I know it picking up the changed file…as it is showing the reportParseExceptions as being true, and the targetPartitionSize which I changed from 5xxxx to 4xxxx

ie… it shows:

  "ioConfig" : {
      "type" : "index",
      "firehose" : {
        "type" : "local",
        "baseDir" : "/tmp",
        "filter" : "kafka-file-dump.json.gz",
        "parser" : null
      },
      "appendToExisting" : false
    },
    "tuningConfig" : {
      "type" : "index",
      "targetPartitionSize" : 4000000,
      "maxRowsInMemory" : 25000,
      "maxTotalRows" : 20000000,
      "numShards" : null,
      "indexSpec" : {
        "bitmap" : {
          "type" : "concise"
        },
        "dimensionCompression" : "lz4",
        "metricCompression" : "lz4",
        "longEncoding" : "longs"
      },
      "maxPendingPersists" : 0,
      "buildV9Directly" : true,
      "forceExtendableShardSpecs" : true,
      "forceGuaranteedRollup" : false,
      "reportParseExceptions" : true,
      "pushTimeout" : 0,
      "segmentWriteOutMediumFactory" : null
    }
  },

Hi,

You can check the ingestion reports of complete tasks via an overlord API (http://druid.io/docs/latest/ingestion/reports.html).

Would you please check it especially the ‘rowStats’ part?

Jihoon

that yields a 404 :frowning:

Sending a get to:

http://wdc-tst-bdrd-001:8090/druid/indexer/v1/task/index_sms_messages_index_2019-02-05T17:30:36.845Z

returns the task json payload

http://wdc-tst-bdrd-001:8090/druid/indexer/v1/task/index_sms_messages_index_2019-02-05T17:30:36.845Z/reports

returns 404…

Oh, what druid version are you running?

hrm…0.12.1 - installed via HDP

Ah, yeah.
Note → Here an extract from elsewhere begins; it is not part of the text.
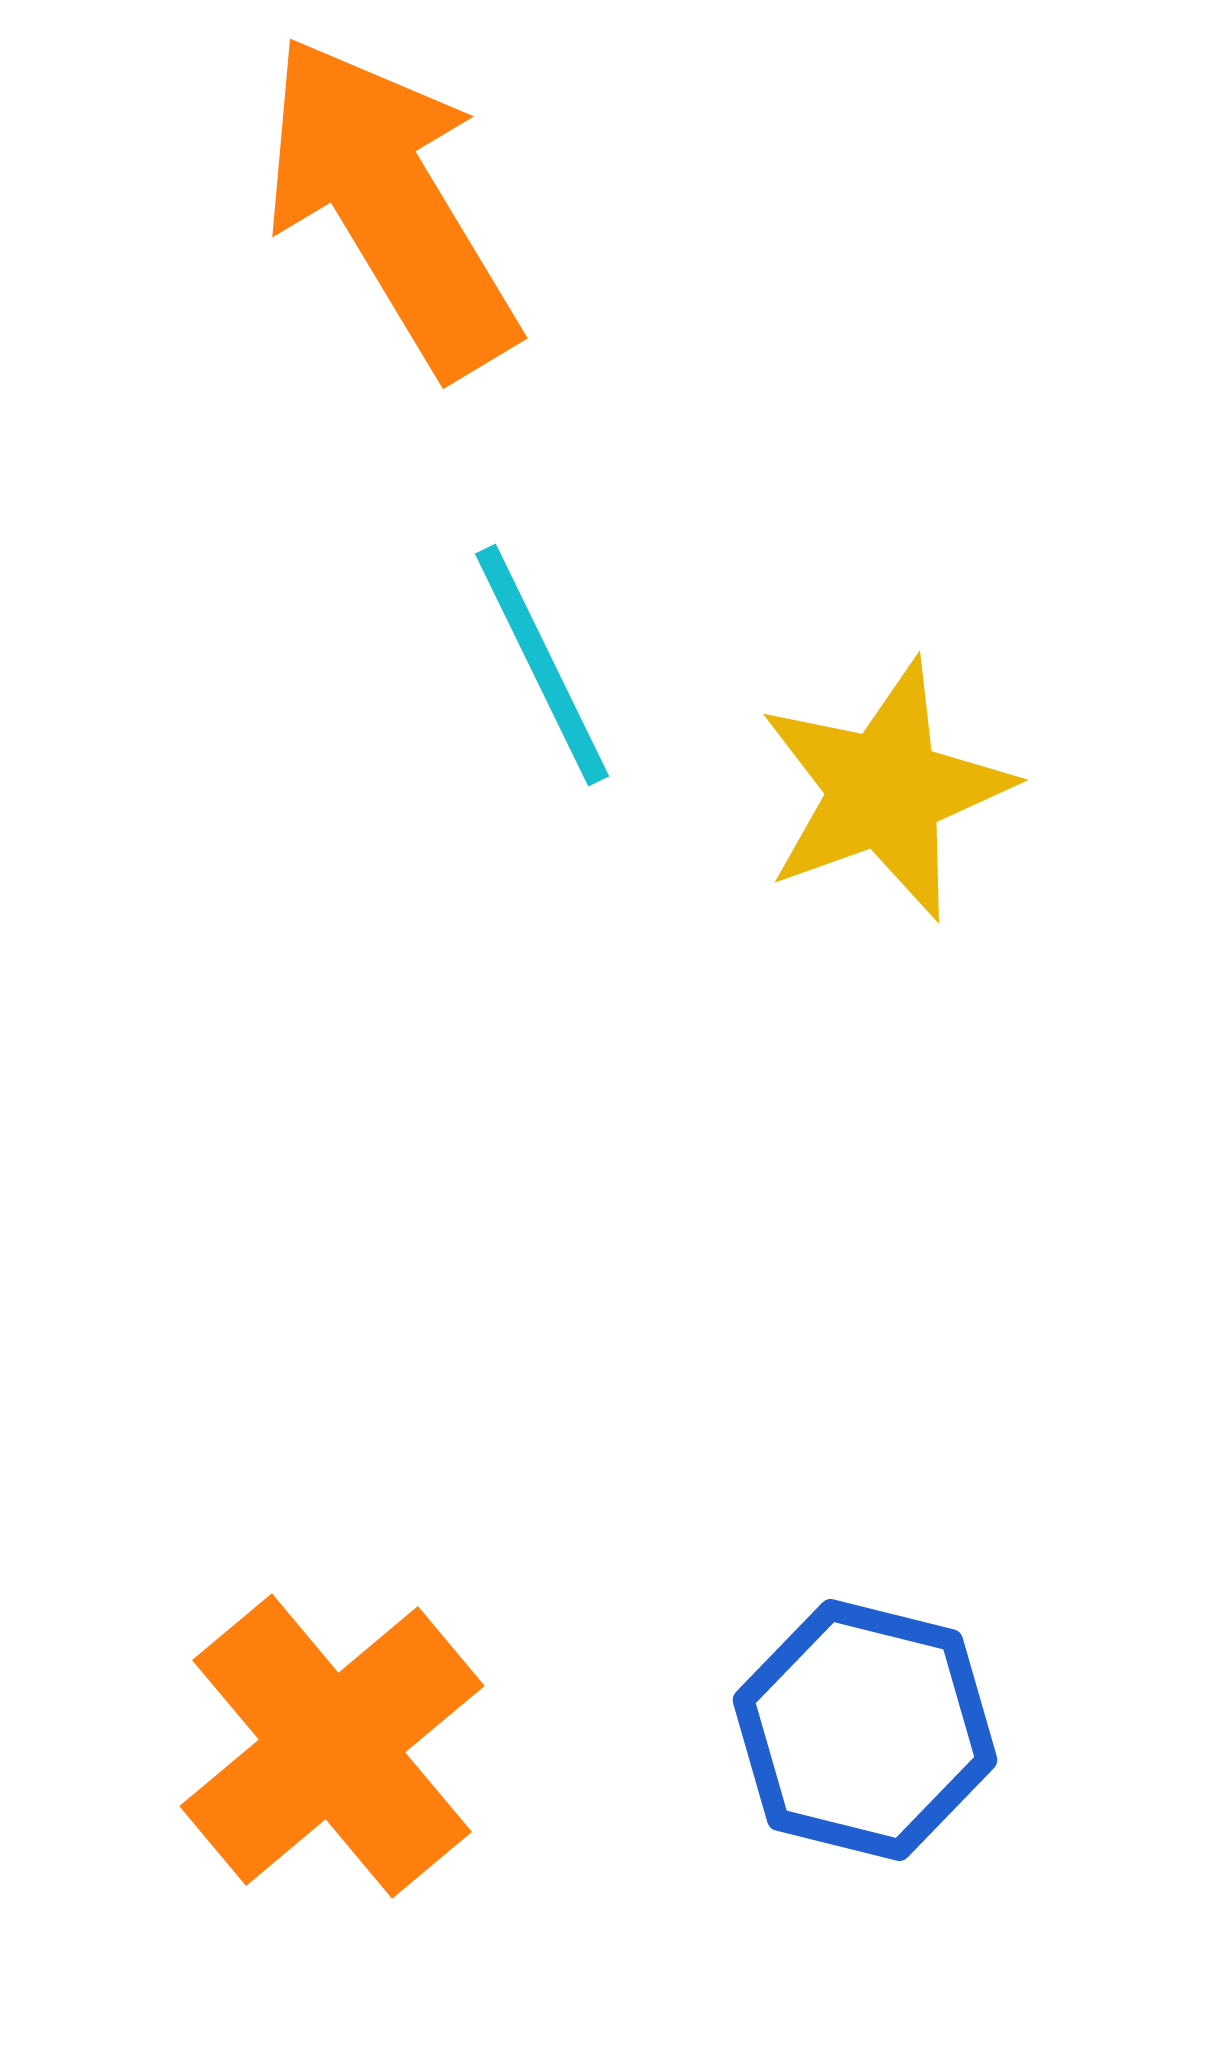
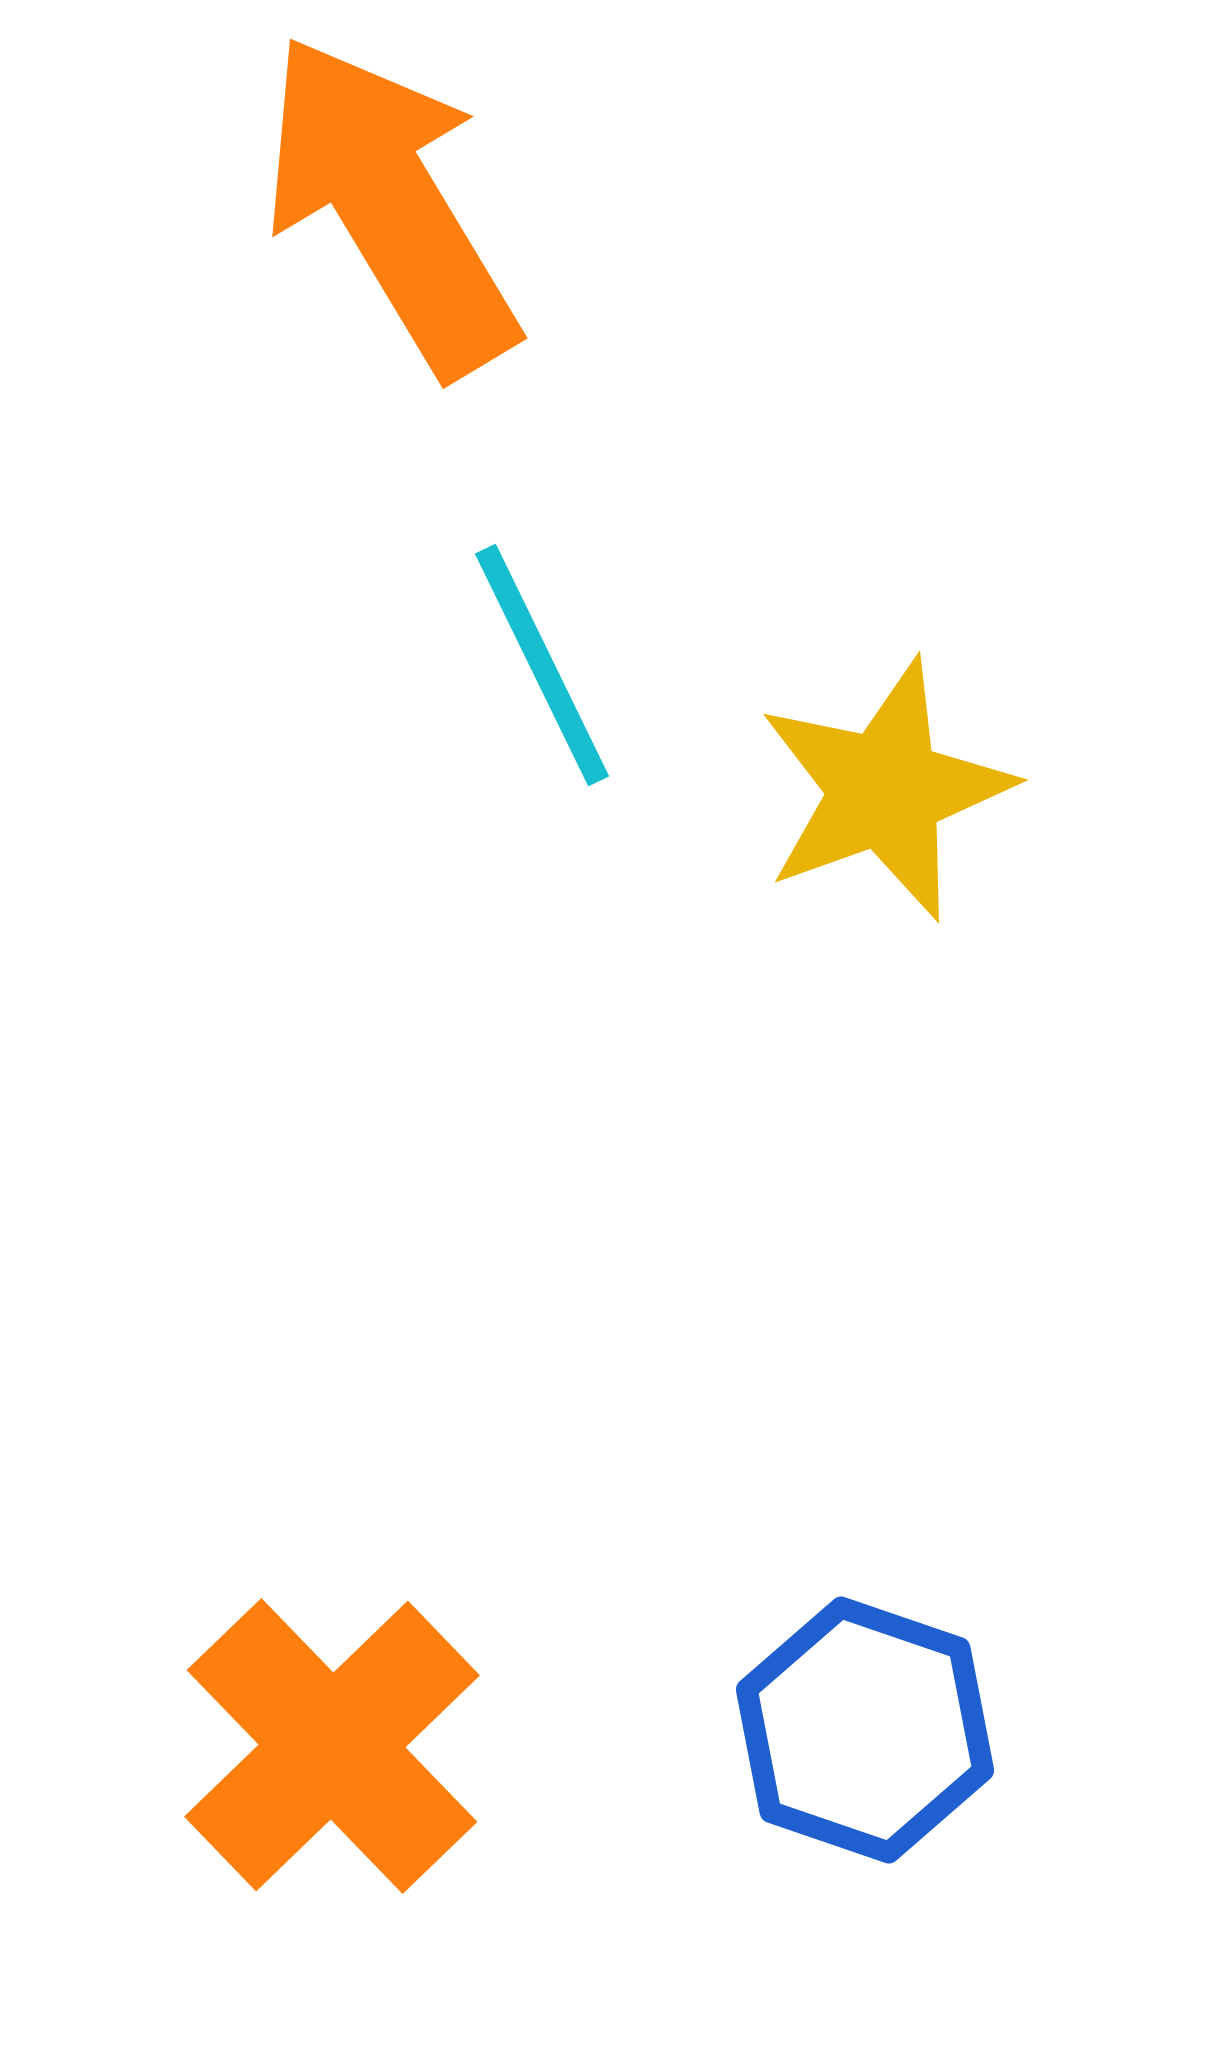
blue hexagon: rotated 5 degrees clockwise
orange cross: rotated 4 degrees counterclockwise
The ingestion reports are available since 0.13.0.

I’m not sure why any rows weren’t ingested. Would you post the task log if possible?

Jihoon

See Attached

tmp.txt (76.8 KB)

Thanks. I see the below log.

2019-02-05T18:29:40,961 INFO [task-runner-0-priority-0] io.druid.segment.realtime.firehose.LocalFirehoseFactory - Initialized with files

This means there’s no input files found. Would you please check it again?

Jihoon

progress :slight_smile: (getting a parse exception atm…looks like I may have truncated row somewhere…will dig into that in a bit).

so the issue was/is (I have this running on a cluster), and switched to doing batch load vs kafka, to validate the payload was good, but…yeah…it decided to run the task on a node where the file wasn’t located…so…my question is…how can one ‘batch’ load a file on a clustered druid…with having to copy the file to all nodes that the task may run on?

and thanx big time for you help :_

indeed last row in the file was truncated…no biggy…but…my question is will this fail the entire load? still not seeing the datasource appear…will try again without the last file.

Ah, if you’re running a cluster, input files should be somewhere where all middleManagers can access to. HDFS, NFS, or AWS S3 are popular options.

After a task is successfully finished, you should wait for a while for a new dataSource to appear. This is because the Druid coordinator periodically refreshes its metadata in memory.

Jihoon